How a Weather Forecast Is Made

How a Weather Forecast Is Made

When you check the forecast for tomorrow or for the coming week, you are looking at the final result of an enormous chain of work that blends real measurements of the planet with computer simulations. Understanding how a forecast is built helps you read it more wisely and know how much to trust it depending on the time range.

It all starts with observations

A forecast is only as good as the data it starts from. Every hour, thousands of sources measure the current state of the atmosphere around the world. The main ones include:

  • Surface stations: record temperature, humidity, pressure, wind and rainfall at ground level.
  • Weather balloons (radiosondes): launched twice a day to measure the atmosphere at altitude.
  • Satellites: observe clouds, water vapour and temperature from space, especially where there are no stations, such as oceans and remote areas.
  • Radars and commercial aircraft: add precipitation data and readings from the upper layers during flights.

All of this information is merged in a process called data assimilation, which builds the best possible snapshot of the atmosphere at a given moment. That snapshot is the starting point for the calculation.

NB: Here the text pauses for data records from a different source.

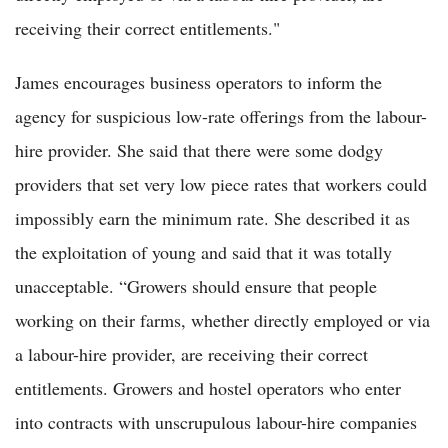
receiving their correct entitlements."
James encourages business operators to inform the
agency for suspicious low-rate offerings from the labour-
hire provider. She said that there were some dodgy
providers that set very low piece rates that workers could
impossibly earn the minimum rate. She described it as
the exploitation of young and said that it was totally
unacceptable. “Growers should ensure that people
working on their farms, whether directly employed or via
a labour-hire provider, are receiving their correct
entitlements. Growers and hostel operators who enter
into contracts with unscrupulous labour-hire companies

Numerical models: physics turned into calculation

The atmosphere obeys known physical laws: how air moves, how it warms, how vapour condenses into clouds and rain. Numerical weather models translate those laws into equations and solve them over a three-dimensional grid covering the whole planet. Starting from the current state, the model calculates step by step how the atmosphere will evolve over the following hours and days.

There are several reference global models, and many of them are available through Open-Meteo:

  • ECMWF: the European model, renowned for its high accuracy in the medium range.
  • GFS: the American global model, widely used and updated frequently.
  • ICON: the German model, with good resolution over Europe and on a global scale.

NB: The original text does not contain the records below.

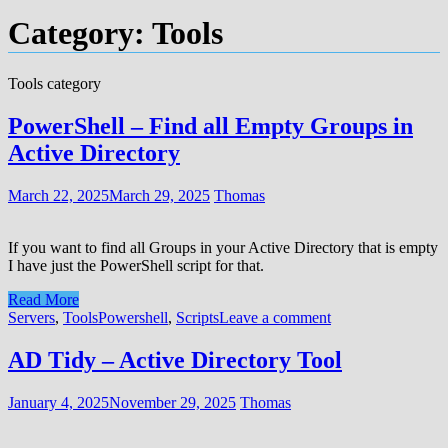
Category:
Tools
Tools category
PowerShell – Find all Empty Groups in
Active Directory
March 22, 2025
March 29, 2025
Thomas
If you want to find all Groups in your Active Directory that is empty
I have just the PowerShell script for that.
Read More
Servers
,
Tools
Powershell
,
Scripts
Leave a comment
AD Tidy – Active Directory Tool
January 4, 2025
November 29, 2025
Thomas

Because each model uses different methods and resolutions, they sometimes disagree. Comparing several gives a sense of how confident a forecast is: if they all agree, confidence is high; if they diverge, there is more uncertainty.

Why forecasts carry uncertainty

The atmosphere is a chaotic system: tiny differences in the initial conditions can grow and produce very different outcomes as the days pass. This is the famous 'butterfly effect'. That is why no forecast is an absolute certainty, but rather the most probable evolution.

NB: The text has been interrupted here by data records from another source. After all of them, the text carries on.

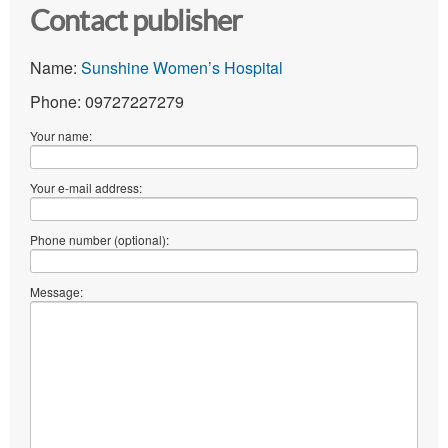
Contact publisher
Name:
Sunshine Women’s Hospital
Phone: 09727227279
Your name:
Your e-mail address:
Phone number (optional):
Message: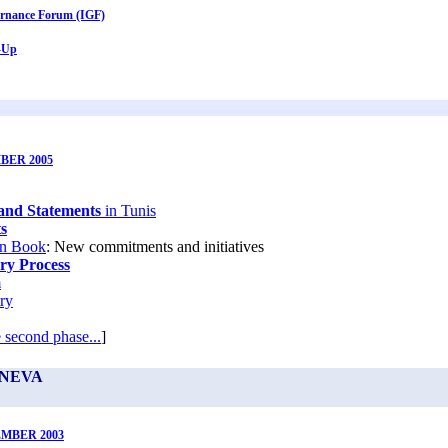
ernance Forum (IGF)
-Up
BER 2005
and Statements
in Tunis
s
n Book
: New commitments and initiatives
ry Process
m
ry
 second phase...
]
ENEVA
EMBER 2003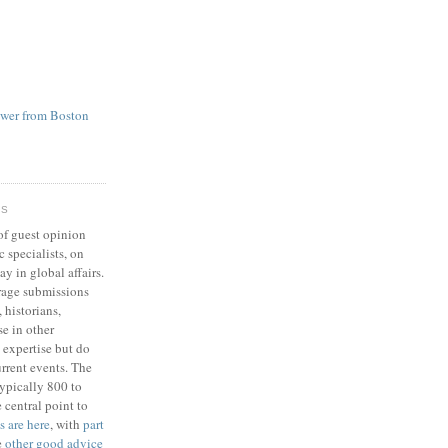
ower from Boston
RS
of guest opinion
 specialists, on
ay in global affairs.
rage submissions
 historians,
se in other
 expertise but do
rrent events. The
typically 800 to
 central point to
s are here
, with
part
e
other good advice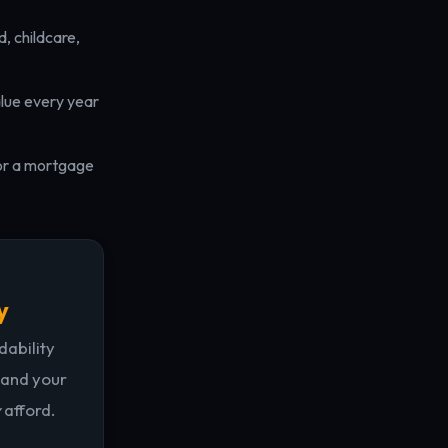
, childcare,
lue every year
for a mortgage
y
dability
 and your
y
afford.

In addition, models cannot represent every detail of the terrain or every individual storm; they work on grids with a minimum cell size. Very local phenomena, such as a mountain thunderstorm, are the hardest to pin down exactly.

Why 7 days works, but 14 days barely does

Up to about 2 or 3 days ahead, forecasts usually do very well for temperature and the general trend. Up to 7 days they remain fairly reliable for the overall picture: whether it will be hot or cold, whether a front is coming, whether rain is likely. It is a good horizon for planning the week.

Beyond 10 to 14 days, uncertainty grows so much that the forecast becomes more of an indicative trend than a firm figure. It is useful for a general idea, but not for deciding the details of a specific event. The further ahead in time, the more worthwhile it is to check again as the date approaches.

How often the data is updated

The major global models run several times a day, typically every 6 hours, taking in the most recent observations. This means the forecast is refreshed continuously, and the same day can change between morning and afternoon, especially if relevant new information arrives.

The practical advice is simple: use the forecast for the coming days to plan, but check it again as the date gets closer. A forecast updated with fresh data will always be more accurate than one from several days ago.